(Page images and extracted text)
::::::::
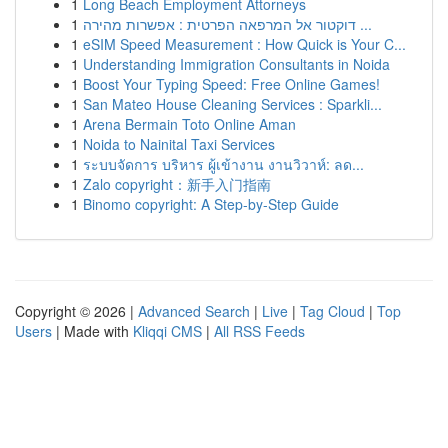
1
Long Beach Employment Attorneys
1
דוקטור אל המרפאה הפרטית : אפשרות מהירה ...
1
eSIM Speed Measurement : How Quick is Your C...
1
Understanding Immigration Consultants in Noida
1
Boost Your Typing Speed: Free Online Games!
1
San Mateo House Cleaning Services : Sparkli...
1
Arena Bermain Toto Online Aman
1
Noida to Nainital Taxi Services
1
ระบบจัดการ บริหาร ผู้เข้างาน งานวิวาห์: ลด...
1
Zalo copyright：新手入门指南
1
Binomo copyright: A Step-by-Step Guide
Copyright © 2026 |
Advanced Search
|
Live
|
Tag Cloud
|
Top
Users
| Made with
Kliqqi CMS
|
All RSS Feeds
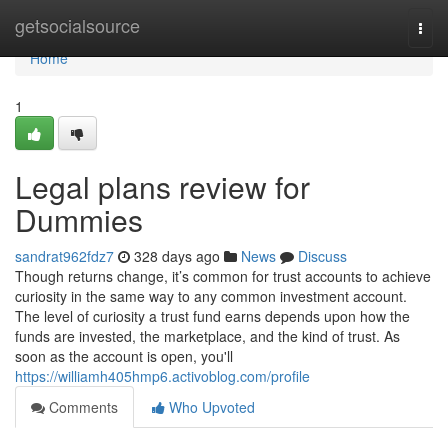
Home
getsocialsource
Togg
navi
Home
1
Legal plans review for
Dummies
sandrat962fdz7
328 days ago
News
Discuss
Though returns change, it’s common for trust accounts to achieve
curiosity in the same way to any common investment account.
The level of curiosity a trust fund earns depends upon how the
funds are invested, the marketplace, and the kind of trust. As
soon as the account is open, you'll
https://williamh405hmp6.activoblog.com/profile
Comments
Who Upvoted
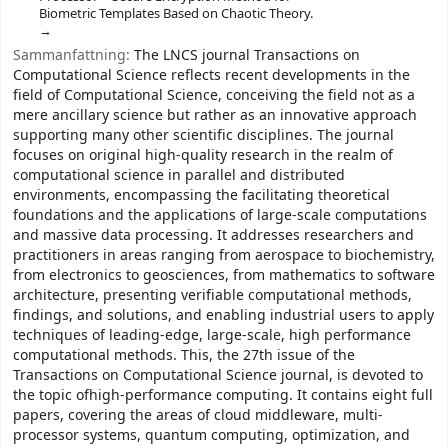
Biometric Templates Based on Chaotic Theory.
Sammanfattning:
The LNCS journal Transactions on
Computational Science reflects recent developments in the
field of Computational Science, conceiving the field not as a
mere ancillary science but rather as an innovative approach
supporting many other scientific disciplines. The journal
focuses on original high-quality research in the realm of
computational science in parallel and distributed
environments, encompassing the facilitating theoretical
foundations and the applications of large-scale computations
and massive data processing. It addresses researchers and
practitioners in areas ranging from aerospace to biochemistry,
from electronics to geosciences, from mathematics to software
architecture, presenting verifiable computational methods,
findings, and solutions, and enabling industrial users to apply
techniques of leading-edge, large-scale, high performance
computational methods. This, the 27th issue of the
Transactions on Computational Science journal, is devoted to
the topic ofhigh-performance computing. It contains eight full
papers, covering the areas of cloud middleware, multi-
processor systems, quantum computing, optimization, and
::::::::
**What the task requires:** Although pictures appear among the records above, none are to be output; print exactly the lines from the line containing "funds are invested, the" through the line containing "and massive data".

**Reply:**
funds are invested, the marketplace, and the kind of trust. As
soon as the account is open, you'll
https://williamh405hmp6.activoblog.com/profile
Comments
Who Upvoted
Biometric Templates Based on Chaotic Theory.
Sammanfattning:
The LNCS journal Transactions on
Computational Science reflects recent developments in the
field of Computational Science, conceiving the field not as a
mere ancillary science but rather as an innovative approach
supporting many other scientific disciplines. The journal
focuses on original high-quality research in the realm of
computational science in parallel and distributed
environments, encompassing the facilitating theoretical
foundations and the applications of large-scale computations
and massive data processing. It addresses researchers and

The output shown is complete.